Source records:
BEGIN

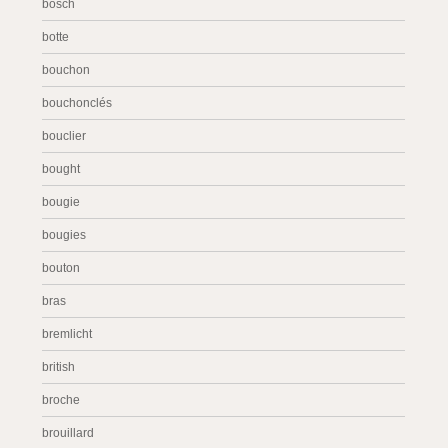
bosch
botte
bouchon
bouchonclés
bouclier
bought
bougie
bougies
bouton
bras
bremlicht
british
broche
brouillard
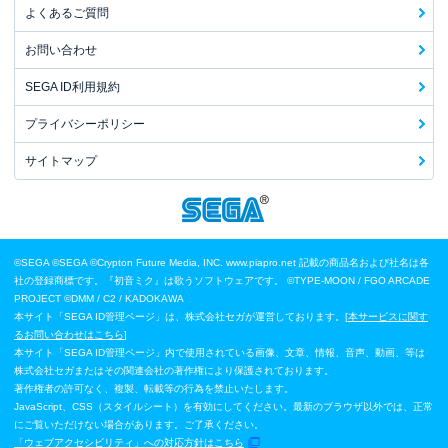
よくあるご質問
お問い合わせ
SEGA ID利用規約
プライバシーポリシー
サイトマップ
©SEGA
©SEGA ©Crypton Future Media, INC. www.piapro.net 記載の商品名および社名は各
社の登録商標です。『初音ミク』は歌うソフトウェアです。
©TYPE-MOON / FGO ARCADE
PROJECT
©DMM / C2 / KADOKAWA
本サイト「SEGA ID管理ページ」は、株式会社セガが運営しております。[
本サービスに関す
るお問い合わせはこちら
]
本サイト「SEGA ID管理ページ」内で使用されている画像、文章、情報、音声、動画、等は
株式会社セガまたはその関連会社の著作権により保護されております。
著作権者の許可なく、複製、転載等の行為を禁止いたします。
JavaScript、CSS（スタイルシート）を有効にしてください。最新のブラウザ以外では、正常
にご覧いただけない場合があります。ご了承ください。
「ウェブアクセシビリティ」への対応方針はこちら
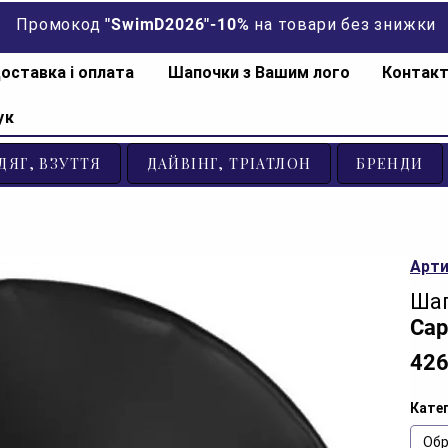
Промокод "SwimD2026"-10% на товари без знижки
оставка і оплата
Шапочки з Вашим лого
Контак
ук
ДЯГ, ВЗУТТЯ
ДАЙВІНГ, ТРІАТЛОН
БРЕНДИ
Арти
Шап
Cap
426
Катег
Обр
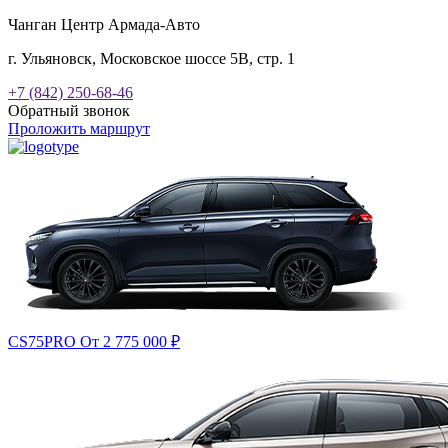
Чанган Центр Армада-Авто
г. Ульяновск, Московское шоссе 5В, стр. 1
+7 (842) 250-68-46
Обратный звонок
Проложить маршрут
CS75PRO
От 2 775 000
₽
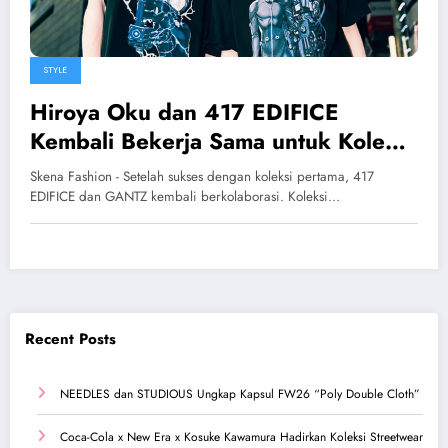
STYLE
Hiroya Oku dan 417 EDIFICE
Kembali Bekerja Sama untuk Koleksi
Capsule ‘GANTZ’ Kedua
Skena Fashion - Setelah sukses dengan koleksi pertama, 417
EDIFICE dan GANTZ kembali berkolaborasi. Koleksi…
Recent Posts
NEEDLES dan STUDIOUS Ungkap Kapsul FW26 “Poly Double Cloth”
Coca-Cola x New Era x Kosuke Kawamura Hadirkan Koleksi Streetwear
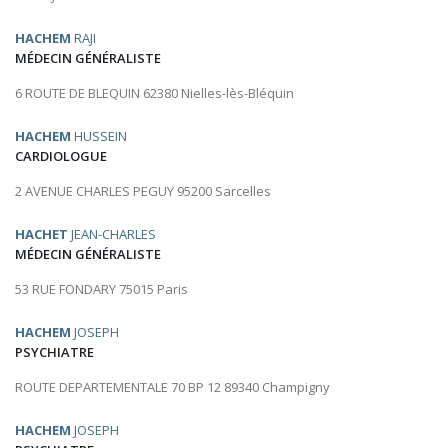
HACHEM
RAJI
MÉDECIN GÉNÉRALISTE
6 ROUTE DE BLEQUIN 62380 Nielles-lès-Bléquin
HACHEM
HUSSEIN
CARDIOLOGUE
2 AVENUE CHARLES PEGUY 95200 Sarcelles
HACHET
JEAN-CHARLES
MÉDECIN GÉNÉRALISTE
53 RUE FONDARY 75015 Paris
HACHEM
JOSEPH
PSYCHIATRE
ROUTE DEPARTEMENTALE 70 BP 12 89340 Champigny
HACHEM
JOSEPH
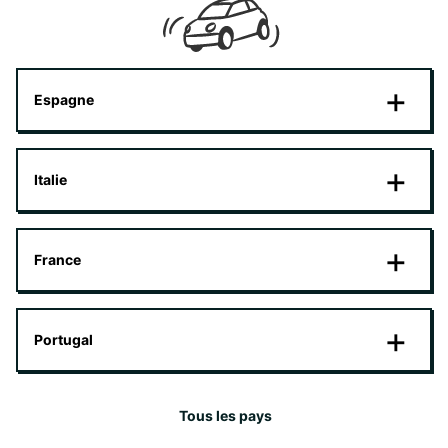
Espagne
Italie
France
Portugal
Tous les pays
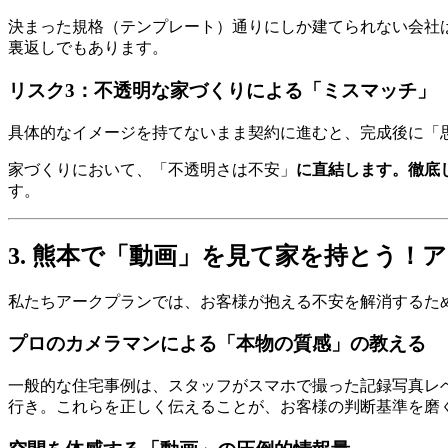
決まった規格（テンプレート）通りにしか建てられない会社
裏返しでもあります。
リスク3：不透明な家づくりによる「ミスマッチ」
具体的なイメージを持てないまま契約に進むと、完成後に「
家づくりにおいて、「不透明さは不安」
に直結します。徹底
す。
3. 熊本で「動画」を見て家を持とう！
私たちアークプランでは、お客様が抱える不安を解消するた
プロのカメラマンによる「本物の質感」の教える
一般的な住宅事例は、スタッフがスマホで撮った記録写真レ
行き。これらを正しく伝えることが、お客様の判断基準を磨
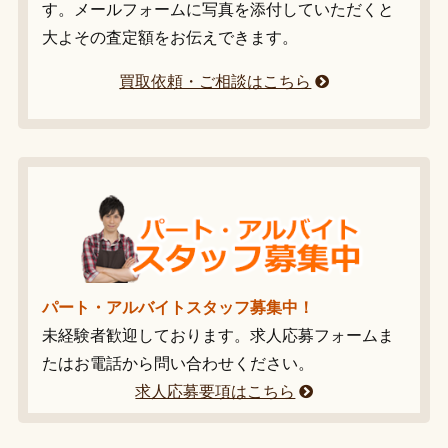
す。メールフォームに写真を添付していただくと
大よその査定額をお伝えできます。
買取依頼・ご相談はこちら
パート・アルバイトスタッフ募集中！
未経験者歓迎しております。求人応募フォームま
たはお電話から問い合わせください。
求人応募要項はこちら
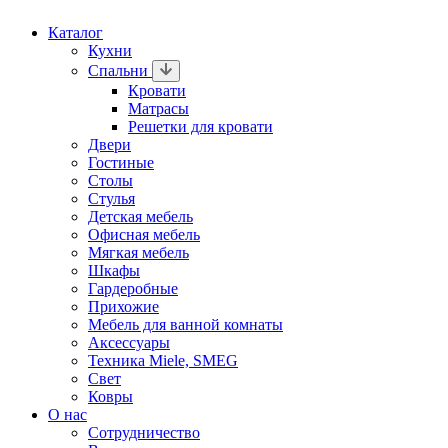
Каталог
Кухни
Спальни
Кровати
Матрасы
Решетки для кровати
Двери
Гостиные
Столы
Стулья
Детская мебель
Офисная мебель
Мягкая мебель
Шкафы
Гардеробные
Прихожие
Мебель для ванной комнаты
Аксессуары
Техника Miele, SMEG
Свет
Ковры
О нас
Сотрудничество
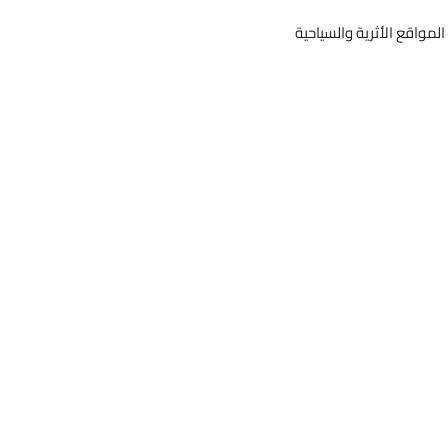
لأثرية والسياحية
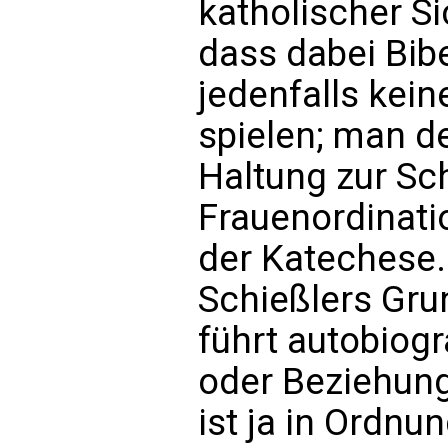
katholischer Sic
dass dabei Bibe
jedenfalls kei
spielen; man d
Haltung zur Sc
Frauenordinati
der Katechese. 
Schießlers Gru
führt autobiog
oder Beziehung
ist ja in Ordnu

END

### EXERCISE REQUIREMENTS
When the line containing "す。メールフォームに写真を添付していただくと" is reached, write out that line and each one after it exactly, ending with the last line of the records; pictures are not copied.

### SOLUTION
す。メールフォームに写真を添付していただくと
大よその査定額をお伝えできます。
買取依頼・ご相談はこちら
パート・アルバイトスタッフ募集中！
未経験者歓迎しております。求人応募フォームま
たはお電話から問い合わせください。
求人応募要項はこちら
Каталог
Кухни
Спальни
Кровати
Матрасы
Решетки для кровати
Двери
Гостиные
Столы
Стулья
Детская мебель
Офисная мебель
Мягкая мебель
Шкафы
Гардеробные
Прихожие
Мебель для ванной комнаты
Аксессуары
Техника Miele, SMEG
Свет
Ковры
О нас
Сотрудничество
لأثرية والسياحية
katholischer Sic
dass dabei Bibe
jedenfalls kei
spielen; man d
Haltung zur Sc
Frauenordinati
der Katechese. 
Schießlers Gru
führt autobiog
oder Beziehung
ist ja in Ordnu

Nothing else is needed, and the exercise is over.